Cada mes del calendario tiene una historia que se remonta a miles de años, pero pocos poseen un origen tan ligado al poder y la política como agosto. Su nombre no surgió por casualidad, sino como un homenaje a uno de los personajes más influyentes de la Antigua Roma: el emperador César Augusto.
Aunque hoy asociamos agosto con las vacaciones, el verano en el hemisferio norte o el invierno en el hemisferio sur, detrás de este mes existe una historia que marcó el rumbo del calendario que utilizamos hasta nuestros días.
El calendario romano y sus primeros meses
En sus orígenes, el calendario romano era muy diferente al actual. Se atribuye su creación a Rómulo, fundador legendario de Roma, y estaba compuesto por solo diez meses, comenzando en marzo y finalizando en diciembre.
Tiempo después, el rey Numa Pompilio incorporó enero y febrero para completar un año de doce meses, acercándose más al calendario moderno.
Sin embargo, el sistema seguía presentando errores en el cálculo del tiempo, lo que llevó a una importante reforma siglos más tarde.
La reforma del calendario de Julio César
En el año 46 a. C., Julio César impulsó una profunda modificación del calendario con la ayuda del astrónomo Sosígenes de Alejandría.
Así nació el calendario juliano, que estableció un año de 365 días y un día adicional cada cuatro años para corregir el desfase acumulado.
Como reconocimiento a esta reforma y a su influencia política, el mes llamado originalmente Quintilis fue renombrado como Julius, origen del actual mes de julio.
¿De dónde proviene el nombre agosto?
Originalmente, agosto se llamaba Sextilis, ya que era el sexto mes del antiguo calendario romano, cuando el año comenzaba en marzo.
En el año 8 a.
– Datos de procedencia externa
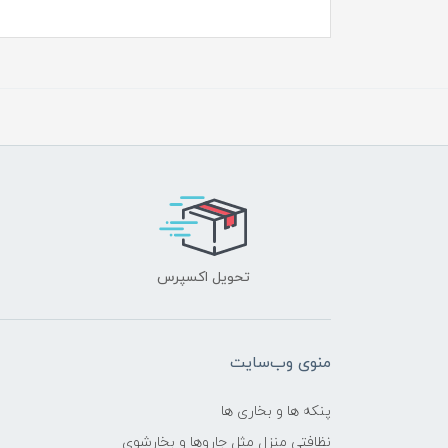
تحویل اکسپرس
منوی وب‌سایت
پنکه ها و بخاری ها
نظافتی منزل مثل جاروها و بخارشوی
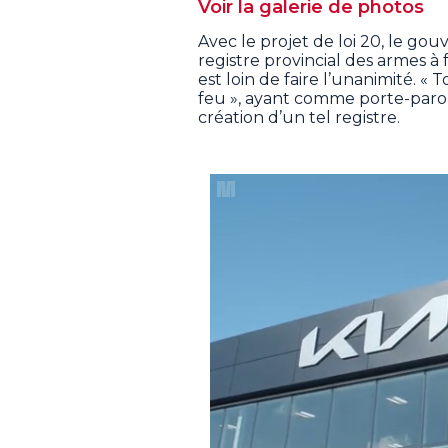
Voir la galerie de photos
Avec le projet de loi 20, le 
registre provincial des armes à fe
est loin de faire l’unanimité. «
feu », ayant comme porte-parol
création d’un tel registre.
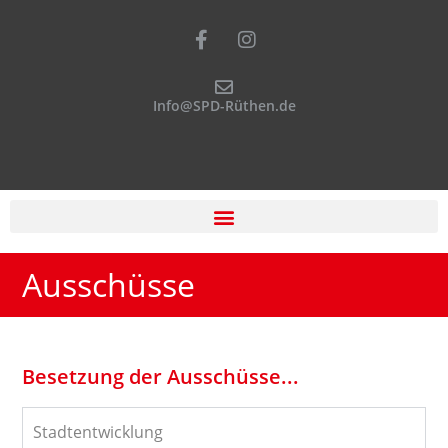
Info@SPD-Rüthen.de
Ausschüsse
Besetzung der Ausschüsse...
Stadtentwicklung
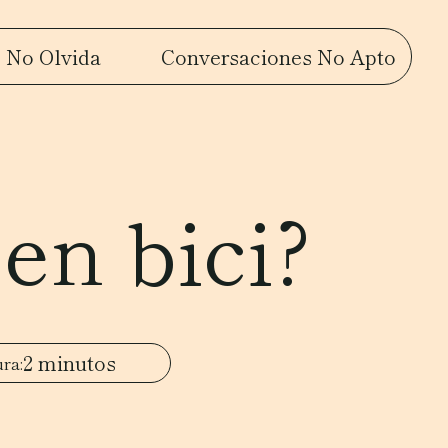
 No Olvida
Conversaciones No Apto
 en bici?
2 minutos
C., el Senado romano decidió cambiar su nombre por Augustus, en honor al emperador César Augusto, heredero de Julio César y primer emperador del Imperio romano.
La decisión no fue simbólica únicamente. Durante ese mes ocurrieron varios acontecimientos considerados decisivos para el fortalecimiento del Imperio, entre ellos importantes victorias militares y la consolidación del poder de Augusto.
Con el paso de los siglos, el nombre latino Augustus evolucionó en las distintas lenguas romances hasta convertirse en «agosto» en español.
¿Quién fue César Augusto?
César Augusto, cuyo nombre de nacimiento era Cayo Octavio Turino, gobernó Roma desde el año 27 a. C. hasta el 14 d. C.
Es reconocido por iniciar un largo período de estabilidad conocido como la Pax Romana, una etapa de prosperidad política, económica y cultural que permitió el crecimiento del Imperio durante varias décadas.
Su influencia fue tan importante que incluso el título de «Augusto» pasó a utilizarse como un honor para los emperadores romanos posteriores.
La curiosidad sobre los días de agosto
Existe una antigua creencia muy difundida según la cual el emperador Augusto habría añadido un día a agosto para que tuviera la misma duración que julio, dedicado a Julio César.
Sin embargo, los historiadores consideran que esta historia es un mito.
La distribución de los días de cada mes ya había quedado establecida durante la reforma del calendario juliano. Los ajustes posteriores que dieron lugar al calendario gregoriano tampoco estuvieron relacionados con un supuesto deseo de Augusto de igualar la duración de ambos meses.
El calendario gregoriano mantiene el nombre
En 1582, el papa Gregorio XIII introdujo el calendario gregoriano para corregir pequeñas diferencias astronómicas que se habían acumulado con el calendario juliano.
Aunque se modificó el sistema para calcular los años bisiestos, los nombres tradicionales de los meses permanecieron intactos.
Por ello, agosto conserva hasta la actualidad el homenaje al primer emperador romano.
Curiosidades sobre el mes de agosto
- Agosto es el octavo mes del calendario gregoriano.
- Tiene 31 días.
- Su nombre proviene del latín Augustus.
- Originalmente era conocido como Sextilis.
- Comparte con julio la característica de tener 31 días.
- En el hemisferio norte corresponde al verano, mientras que en el hemisferio sur se desarrolla durante el invierno.
¿Por qué conocer el origen de los meses?
Comprender el origen de los nombres del calendario permite descubrir cómo la historia, la política y la cultura han influido en aspectos cotidianos que muchas veces damos por sentados.
Cada vez que comienza agosto, también recordamos la huella que dejó uno de los gobernantes más influyentes de la historia antigua. Lo que hoy aparece simplemente como una fecha en el calendario es, en realidad, un legado de más de dos mil años que continúa vigente en gran parte del mundo.